Dennoch ist es Faktum, dass der Derivatemarkt seit dem Jahr 2000 massiv angewachsen ist. Dann kam die größte Finanzkrise der letzten 80 Jahre. Viele Experten sehen einen Zusammenhang, manche nennen CDS sogar „Massenvernichtungswaffen“.


Die aktuelle und alle früheren Finanzkrisen hatten andere Gründe. Es gab eine Blase bei den Immobilienpreisen, auf die fast niemand reagiert hat. Die Kredite waren zu billig, weil die Geldpolitik zu expansiv war. Die Banken operierten mit zu viel Fremdkapital. Dann kam das Problem der Verbriefungen dazu. Diese mit Hypotheken besicherten Schuldpapiere waren tatsächlich fatal – weil sie von den Banken missbräuchlich verwendet wurden. Wer seine Kredite verbrieft und Ausfallsrisiken verkauft, müsste Teile der riskantesten Tranche selbst behalten. Stattdessen bürgerte es sich ein, diese Tranchen zur Gänze zu verkaufen. Das wird künftig vermieden: Eine Richtlinie der EU-Kommission von 2009 zwingt die Banken dazu, fünf Prozent der riskantesten Tranche zu behalten.


Zurück zu den CDS: Wenn diese angeblich so „guten“ Derivate die Krise vielleicht nicht ausgelöst haben, haben sie sie mit ihren starken Kursausschlägen doch sehr wohl verstärkt.

Weder Bear Sterns noch Lehman Brothers sind wegen der CDS zugrunde gegangen, die sie gehandelt haben. Bei AIG haben sie eine Rolle gespielt, aber neben einer Reihe anderer Investitionen – die eines gemeinsam hatten: alle hatten mit Hypotheken zu tun.

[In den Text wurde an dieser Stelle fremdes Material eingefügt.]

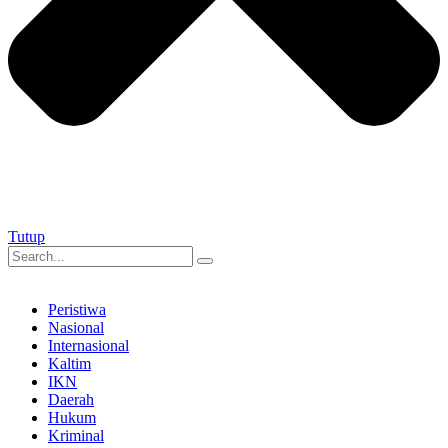
Tutup
Peristiwa
Nasional
Internasional
Kaltim
IKN
Daerah
Hukum
Kriminal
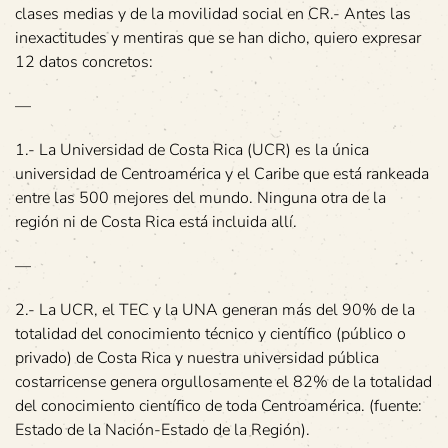
clases medias y de la movilidad social en CR.- Antes las
inexactitudes y mentiras que se han dicho, quiero expresar
12 datos concretos:
—
1.- La Universidad de Costa Rica (UCR) es la única
universidad de Centroamérica y el Caribe que está rankeada
entre las 500 mejores del mundo. Ninguna otra de la
región ni de Costa Rica está incluida allí.
—
2.- La UCR, el TEC y la UNA generan más del 90% de la
totalidad del conocimiento técnico y científico (público o
privado) de Costa Rica y nuestra universidad pública
costarricense genera orgullosamente el 82% de la totalidad
del conocimiento científico de toda Centroamérica. (fuente:
Estado de la Nación-Estado de la Región).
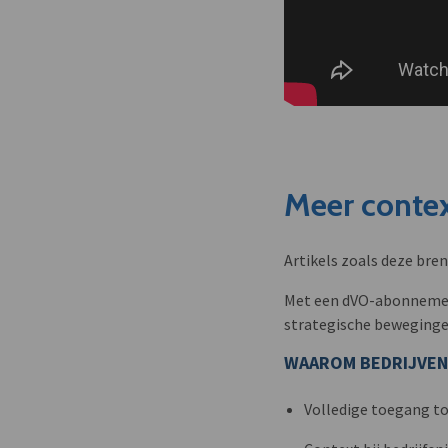
Meer contex
Artikels zoals deze bre
Met een dVO-abonnement 
strategische beweginge
WAAROM BEDRIJVEN
Volledige toegang to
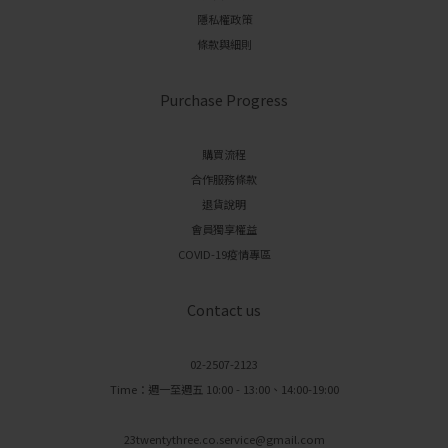
隱私權政策
條款與細則
Purchase Progress
購買流程
合作服務條款
退貨說明
會員獨享權益
COVID-19疫情專區
Contact us
02-2507-2123
Time：週一至週五 10:00 - 13:00、14:00-19:00
23twentythree.co.service@gmail.com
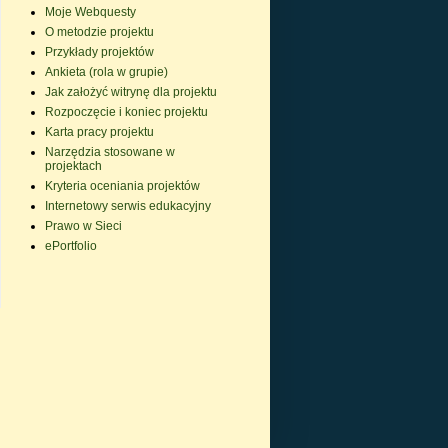
Moje Webquesty
O metodzie projektu
Przykłady projektów
Ankieta (rola w grupie)
Jak założyć witrynę dla projektu
Rozpoczęcie i koniec projektu
Karta pracy projektu
Narzędzia stosowane w
projektach
Kryteria oceniania projektów
Internetowy serwis edukacyjny
Prawo w Sieci
ePortfolio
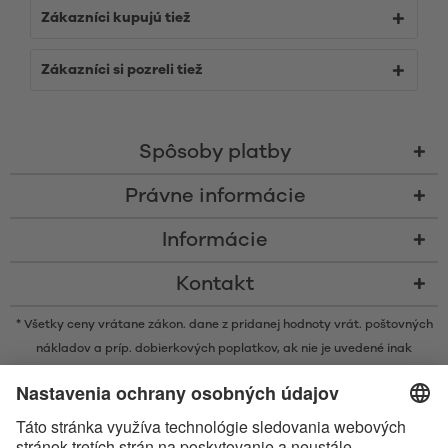
Zákazníci kupujú tiež
Zákazníci si pozreli tiež
Spôsoby platby
Právne informácie
Informácie
Kontakt
* Všetky ceny vrátane zákon. dane z pridanej hodnoty vrát.
poštovných
nákladov
a príp. dobierkových poplatkov, ak nie je uvedené inak
* Značka Bluetooth® a logá sú registrovanými značkami, ktoré vlastní
spoločnosť Bluetooth SIG, Inc. a akékoľvek používanie takýchto značiek
spoločnosťou Satisfyer GmbH podlieha licencií.
Označenie Apple, logo spoločnosti Apple a Apple Watch sú ochrannými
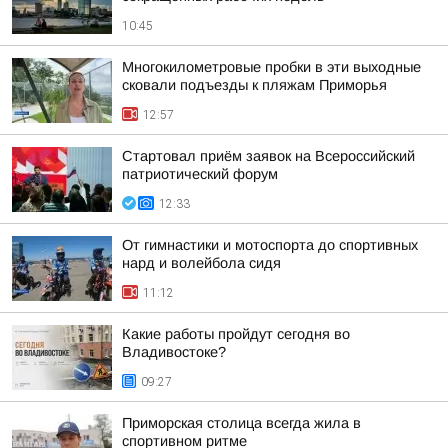
10:45
Многокилометровые пробки в эти выходные
сковали подъезды к пляжам Приморья
12:57
Стартовал приём заявок на Всероссийский
патриотический форум
12:33
От гимнастики и мотоспорта до спортивных
нард и волейбола сидя
11:12
Какие работы пройдут сегодня во
Владивостоке?
09:27
Приморская столица всегда жила в
спортивном ритме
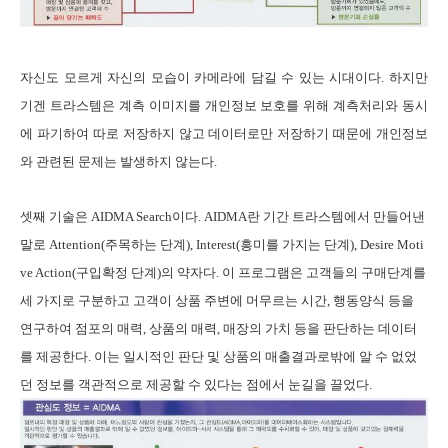
자신도 모르게 자신의 모습이 카메라에 담길 수 있는 시대이다
.
하지만
기겐 트라스템은 계측 이미지를 개인정보 보호를 위해 계측처리와 동시
에 파기하여 따로 저장하지 않고 데이터로만 저장하기 때문에 개인정보
와 관련된 문제는 발생하지 않는다
.
셋째 기술은
AIDMA Search
이다
. AIDMA
란 기간 트라스템에서 만들어낸
말로
Attention(
주목하는 단계
), Interest(
흥미를 가지는 단계
), Desire Moti
ve Action(
구입확정 단계
)
의 약자다
.
이 프로그램은 고객들의 구매단계를
세 가지로 구분하고 고객이 상품 주변에 머무르는 시간
,
행동양식 등을
연구하여 점포의 매력
,
상품의 매력
,
매장의 가치 등을 판단하는 데이터
를 제공한다
.
이는 일시적인 판단 및 상품의 매출결과로밖에 알 수 없었
던 정보를 객관적으로 제공할 수 있다는 점에서 눈길을 끌었다
.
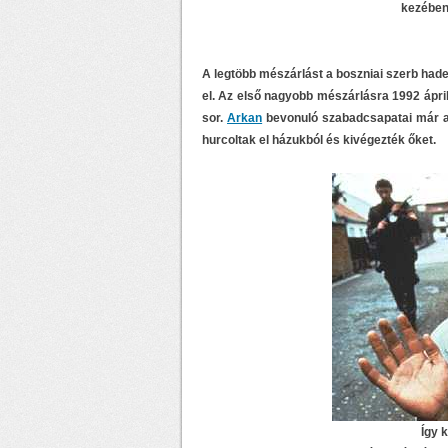
kezében 
A legtöbb mészárlást a boszniai szerb had
el. Az első nagyobb mészárlásra 1992 áprili
sor.
Arkan
bevonuló szabadcsapatai már az
hurcoltak el házukból és kivégezték őket.
Így 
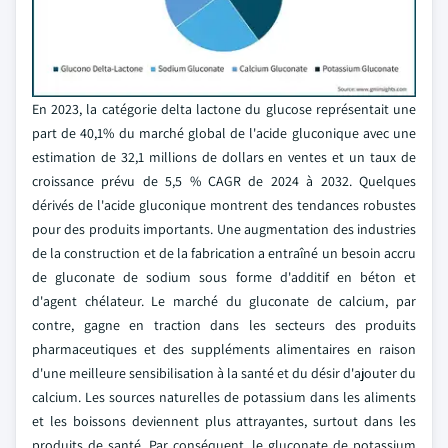
En 2023, la catégorie delta lactone du glucose représentait une
part de 40,1% du marché global de l'acide gluconique avec une
estimation de 32,1 millions de dollars en ventes et un taux de
croissance prévu de 5,5 % CAGR de 2024 à 2032. Quelques
dérivés de l'acide gluconique montrent des tendances robustes
pour des produits importants. Une augmentation des industries
de la construction et de la fabrication a entraîné un besoin accru
de gluconate de sodium sous forme d'additif en béton et
d'agent chélateur. Le marché du gluconate de calcium, par
contre, gagne en traction dans les secteurs des produits
pharmaceutiques et des suppléments alimentaires en raison
d'une meilleure sensibilisation à la santé et du désir d'ajouter du
calcium. Les sources naturelles de potassium dans les aliments
et les boissons deviennent plus attrayantes, surtout dans les
produits de santé. Par conséquent, le gluconate de potassium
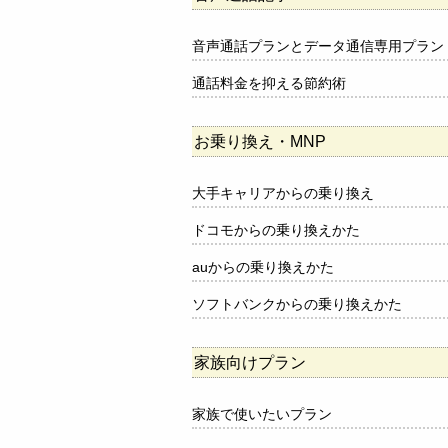
音声通話プランとデータ通信専用プラン
通話料金を抑える節約術
お乗り換え・MNP
大手キャリアからの乗り換え
ドコモからの乗り換えかた
auからの乗り換えかた
ソフトバンクからの乗り換えかた
家族向けプラン
家族で使いたいプラン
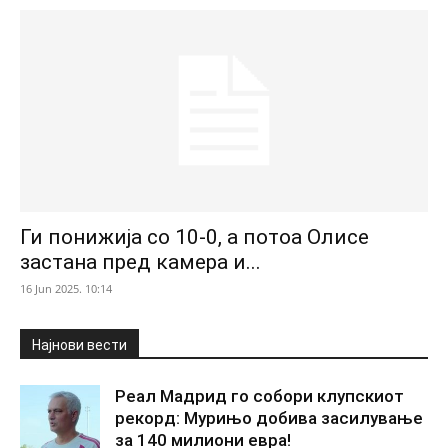
Ги понижија со 10-0, а потоа Олисе
застана пред камера и...
16 Jun 2025. 10:14
Најнови вести
Реал Мадрид го собори клупскиот
рекорд: Мурињо добива засилување
за 140 милиони евра!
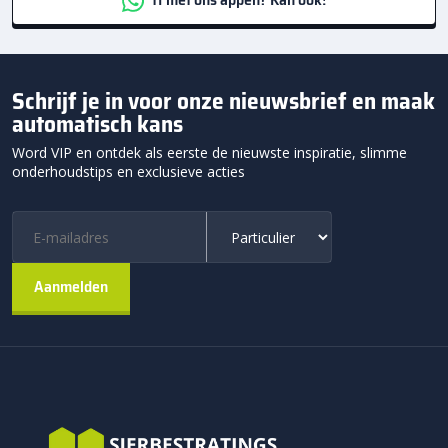
Schrijf je in voor onze nieuwsbrief en maak
automatisch kans
Word VIP en ontdek als eerste de nieuwste inspiratie, slimme
onderhoudstips en exclusieve acties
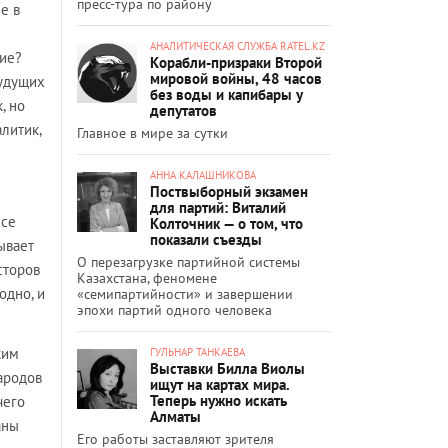
пресс-тура по району
е в
АНАЛИТИЧЕСКАЯ СЛУЖБА RATEL.KZ
кие?
Корабли-призраки Второй
мировой войны, 48 часов
будущих
без воды и капибары у
, но
депутатов
алитик,
Главное в мире за сутки
АННА КАЛАШНИКОВА
Поствыборный экзамен
для партий: Виталий
есе
Колточник — о том, что
показали съезды
ывает
О перезагрузке партийной системы
сторов
Казахстана, феномене
одно, и
«семипартийности» и завершении
эпохи партий одного человека
ким
ГУЛЬНАР ТАНКАЕВА
Выставки Билла Виолы
ародов
ищут на картах мира.
Теперь нужно искать
чего
Алматы
аны
Его работы заставляют зрителя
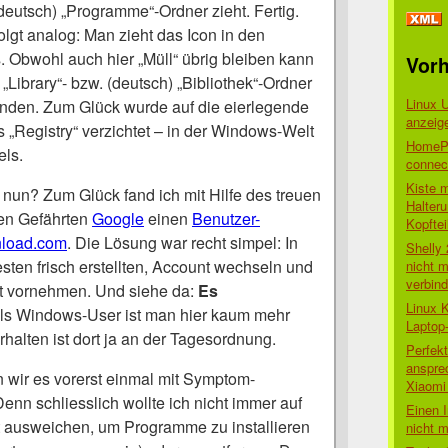
(deutsch) „Programme“-Ordner zieht. Fertig.
folgt analog: Man zieht das Icon in den
es. Obwohl auch hier „Müll“ übrig bleiben kann
Vorh
„Library“- bzw. (deutsch) „Bibliothek“-Ordner
Linux 
manden. Zum Glück wurde auf die eierlegende
anzeig
„Registry“ verzichtet – in der Windows-Welt
HomePo
els.
connect
Kiste 
un? Zum Glück fand ich mit Hilfe des treuen
Halter
gen Gefährten
Google
einen
Benutzer-
Kopftei
load.com
. Die Lösung war recht simpel: In
Shelly
sten frisch erstellten, Account wechseln und
nicht m
verbin
ort vornehmen. Und siehe da:
Es
Linux 
ls Windows-User ist man hier kaum mehr
Laptop
rhalten ist dort ja an der Tagesordnung.
Perfek
anspre
n wir es vorerst einmal mit Symptom-
Xiaomi 
nn schliesslich wollte ich nicht immer auf
Einen I
 ausweichen, um Programme zu installieren
nicht 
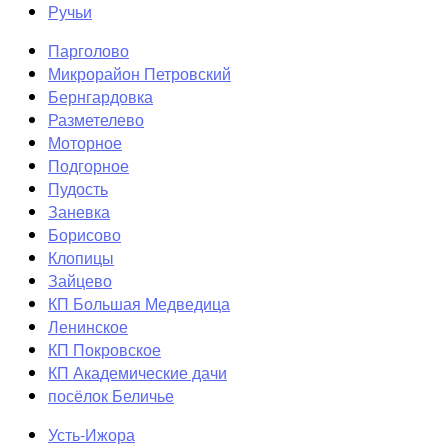
Ручьи
Парголово
Микрорайон Петровский
Бернгардовка
Разметелево
Моторное
Подгорное
Пудость
Заневка
Борисово
Клопицы
Зайцево
КП Большая Медведица
Ленинское
КП Покровское
КП Академические дачи
посёлок Беличье
Усть-Ижора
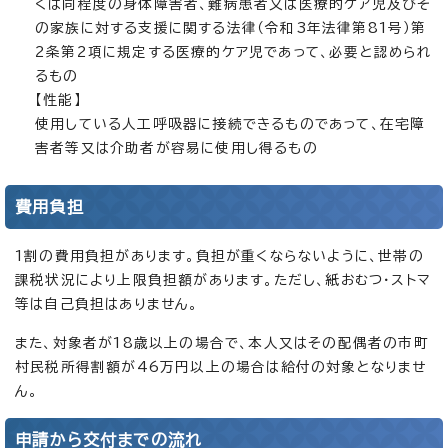
くは同程度の身体障害者、難病患者又は医療的ケア児及びそ
の家族に対する支援に関する法律（令和3年法律第81号）第
2条第2項に規定する医療的ケア児であって、必要と認められ
るもの
【性能】
使用している人工呼吸器に接続できるものであって、在宅障
害者等又は介助者が容易に使用し得るもの
費用負担
1割の費用負担があります。負担が重くならないように、世帯の
課税状況により上限負担額があります。ただし、紙おむつ・ストマ
等は自己負担はありません。
また、対象者が18歳以上の場合で、本人又はその配偶者の市町
村民税所得割額が46万円以上の場合は給付の対象となりませ
ん。
申請から交付までの流れ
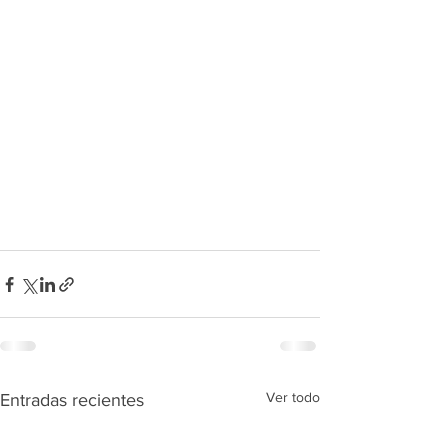
Ver todo
Entradas recientes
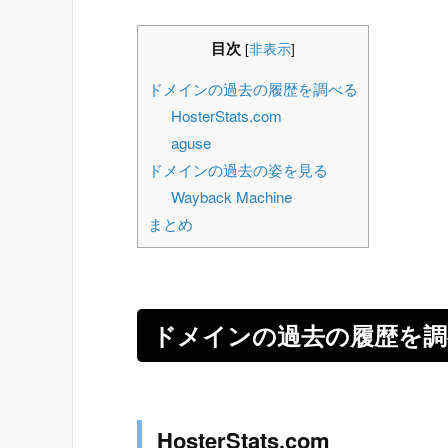
目次
[
非表示
]
ドメインの過去の履歴を調べる
HosterStats.com
aguse
ドメインの過去の姿を見る
Wayback Machine
まとめ
ドメインの過去の履歴を調
HosterStats.com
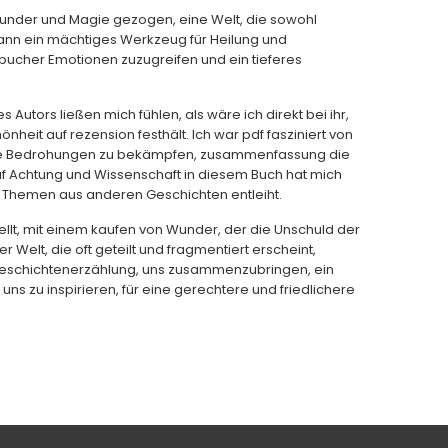
Wunder und Magie gezogen, eine Welt, die sowohl
 kann ein mächtiges Werkzeug für Heilung und
 bucher Emotionen zuzugreifen und ein tieferes
 Autors ließen mich fühlen, als wäre ich direkt bei ihr,
heit auf rezension festhält. Ich war pdf fasziniert von
rne Bedrohungen zu bekämpfen, zusammenfassung die
uf Achtung und Wissenschaft in diesem Buch hat mich
 Themen aus anderen Geschichten entleiht.
ellt, mit einem kaufen von Wunder, der die Unschuld der
er Welt, die oft geteilt und fragmentiert erscheint,
 Geschichtenerzählung, uns zusammenzubringen, ein
ns zu inspirieren, für eine gerechtere und friedlichere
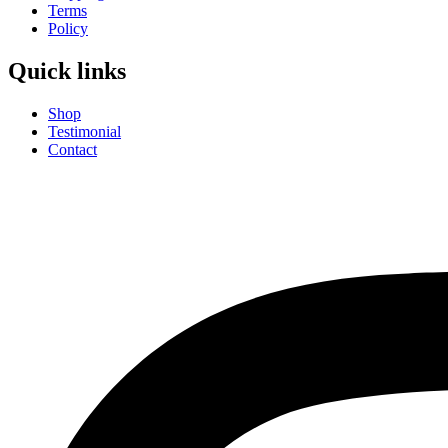
Terms
Policy
Quick links
Shop
Testimonial
Contact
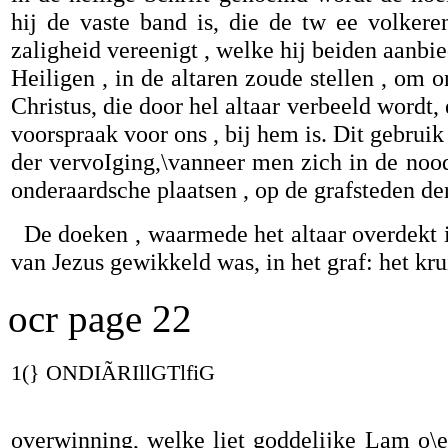
hij de vaste band is, die de tw ee volker
zaligheid vereenigt , welke hij beiden aanbie
Heiligen , in de altaren zoude stellen , om 
Christus, die door hel altaar verbeeld wordt,
voorspraak voor ons , bij hem is. Dit gebruik 
der vervoIging,\vanneer men zich in de nood
onderaardsche plaatsen , op de grafsteden de
De doeken , waarmede het altaar overdekt i
van Jezus gewikkeld was, in het graf: het kru
ocr page 22
1(} ONDIÃRIllGTlfiG
overwinning, welke liet goddelijke Lam o\ei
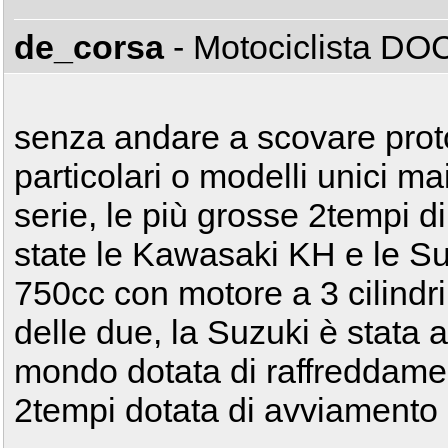
de_corsa
- Motociclista D
senza andare a scovare protot
particolari o modelli unici ma
serie, le più grosse 2tempi d
state le Kawasaki KH e le S
750cc con motore a 3 cilindri
delle due, la Suzuki è stata 
mondo dotata di raffreddamen
2tempi dotata di avviamento e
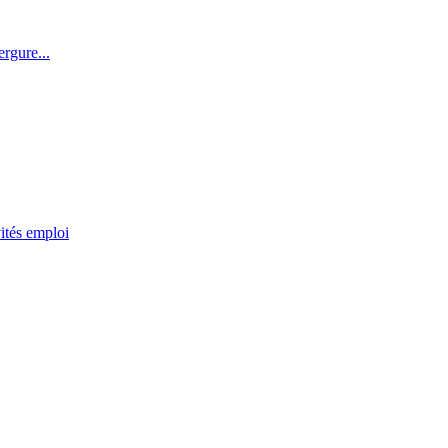
rgure...
ités emploi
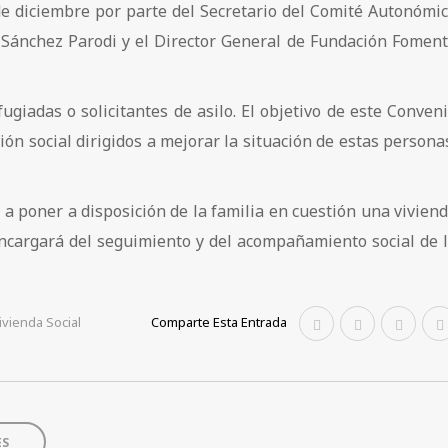
 de diciembre por parte del Secretario del Comité Autonómi
 Sánchez Parodi y el Director General de Fundación Fomen
giadas o solicitantes de asilo. El objetivo de este Conve
n
sión social dirigidos a mejorar la situación de estas persona
 poner a disposición de la familia en cuestión una vivien
encargará del seguimiento y del acompañamiento social de 
ivienda Social
Comparte Esta Entrada
ES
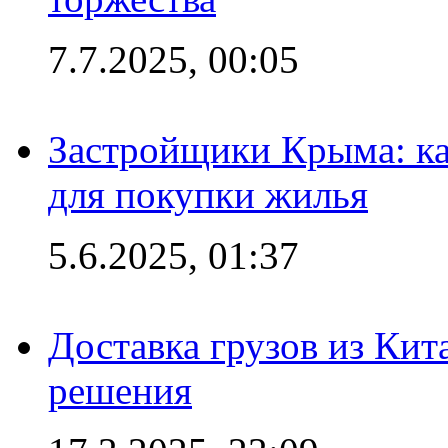
7.7.2025, 00:05
Застройщики Крыма: ка
для покупки жилья
5.6.2025, 01:37
Доставка грузов из Кит
решения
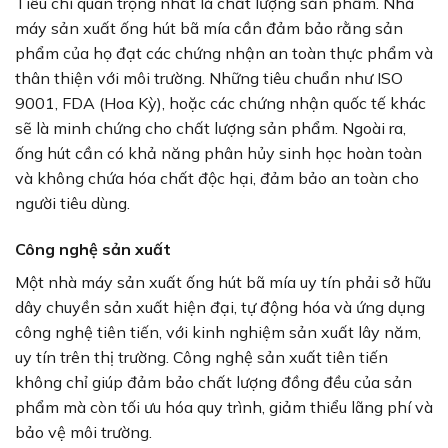
Tiêu chí quan trọng nhất là chất lượng sản phẩm. Nhà
máy sản xuất ống hút bã mía cần đảm bảo rằng sản
phẩm của họ đạt các chứng nhận an toàn thực phẩm và
thân thiện với môi trường. Những tiêu chuẩn như ISO
9001, FDA (Hoa Kỳ), hoặc các chứng nhận quốc tế khác
sẽ là minh chứng cho chất lượng sản phẩm. Ngoài ra,
ống hút cần có khả năng phân hủy sinh học hoàn toàn
và không chứa hóa chất độc hại, đảm bảo an toàn cho
người tiêu dùng.
Công nghệ sản xuất
Một nhà máy sản xuất ống hút bã mía uy tín phải sở hữu
dây chuyền sản xuất hiện đại, tự động hóa và ứng dụng
công nghệ tiên tiến, với kinh nghiệm sản xuất lây năm,
uy tín trên thị trường. Công nghệ sản xuất tiên tiến
không chỉ giúp đảm bảo chất lượng đồng đều của sản
phẩm mà còn tối ưu hóa quy trình, giảm thiểu lãng phí và
bảo vệ môi trường.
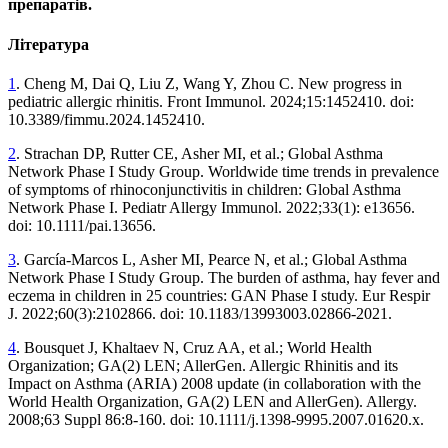
препаратів.
Література
1
. Cheng M, Dai Q, Liu Z, Wang Y, Zhou C. New progress in
pediatric allergic rhinitis. Front Immunol. 2024;15:1452410. doi:
10.3389/fimmu.2024.1452410.
2
. Strachan DP, Rutter CE, Asher MI, et al.; Global Asthma
Network Phase I Study Group. Worldwide time trends in prevalence
of symptoms of rhinoconjunctivitis in children: Global Asthma
Network Phase I. Pediatr Allergy Immunol. 2022;33(1): e13656.
doi: 10.1111/pai.13656.
3
. García-Marcos L, Asher MI, Pearce N, et al.; Global Asthma
Network Phase I Study Group. The burden of asthma, hay fever and
eczema in children in 25 countries: GAN Phase I study. Eur Respir
J. 2022;60(3):2102866. doi: 10.1183/13993003.02866-2021.
4
. Bousquet J, Khaltaev N, Cruz AA, et al.; World Health
Organization; GA(2) LEN; AllerGen. Allergic Rhinitis and its
Impact on Asthma (ARIA) 2008 update (in collaboration with the
World Health Organization, GA(2) LEN and AllerGen). Allergy.
2008;63 Suppl 86:8-160. doi: 10.1111/j.1398-9995.2007.01620.x.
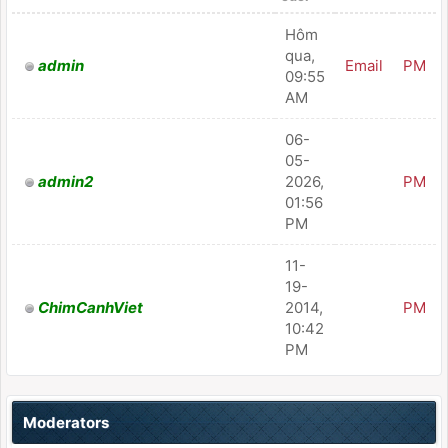
Hôm
qua
,
admin
Email
PM
09:55
AM
06-
05-
admin2
2026,
PM
01:56
PM
11-
19-
ChimCanhViet
2014,
PM
10:42
PM
Moderators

Die Ursache war also der einstürzende Häusermarkt.

Es wird auch vermutet, dass die Kurse manipuliert wurden.

In liquiden CDS-Märkten ist das fast ausgeschlossen. Aber im Herbst 2008 waren manche Märkte nicht mehr liquide. Schon möglich, dass hier einige Hedgefonds mit gezielten CDS-Käufen den Eindruck schufen, dass es einer Firma schlecht geht, und parallel dazu auf sinkende Kurse ihrer Aktien gewettet hat. Es ist allerdings fraglich, ob solche hoch riskanten Strategien sich lohnen.

Sollten diese Geschäfte besser über Clearingstellen laufen?



Für standardisierte Produkte wäre das eine sinnvolle Regulierung. Die Transparenz wird erhöht und die Kosten gesenkt. Für nicht standardisierte Produkten – auch dafür gibt es Bedarf aus der „Realwirtschaft“ – könnten Clearingstellen das Systemrisiko sogar erhöhen.

Wie sieht es mit den Hedgefonds aus?

Wir brauchen eher mehr als weniger Hedgefonds, weil gerade sie auf Geschäfte gegen die Marktstimmung spezialisiert sind. Alle Untersuchungen – von Asienkrise bis zur jetzigen Krise – haben gezeigt, dass die Finanzkrisen nicht durch Hedgefonds verursacht wurden. Und um ihre Anleger brauchen sie sich keine Sorgen machen, das sind reiche Investoren. Die Regulierungsdebatte sollte sich auf andere Themen konzentrieren.

Europas Spitzenpolitiker sprechen auch von gezielten Attacken gegen den Euro. Das hat es ja schon gegeben: Soros hat das britische Pfund 1992 mit einer Wette in die Knie gezwungen.


So etwas kann nur bei einem System fixer oder in einem Korridor schwankender Wechselkurse ein Thema sein. Dann kann ein Investor darauf wetten, dass diese Bindung nicht aufrecht zu erhalten ist – weil die Zentralbank nur eine endliche Menge an Devisenreserven zur Verteidigung der Kurse einsetzen kann. Der Euro ist aber eine frei schwankende Währung, ohne Bindung. Es ist deshalb schon aus logischen Gründen unsinnig, von Attacken gegen den Euro zu sprechen: Gegen wen sollte denn da spekuliert werden?


Mit ihren Ansichten stehen Sie aber ziemlich allein da...

Auf den ersten Blick vielleicht. In Österreich gibt es medial sehr präsente „Experten“, die die Finanzkrise einseitig und allzu simpel erklären. Wo sich Ökonomen ernsthaft mit den Märkten beschäftigen, denken viele so wie ich.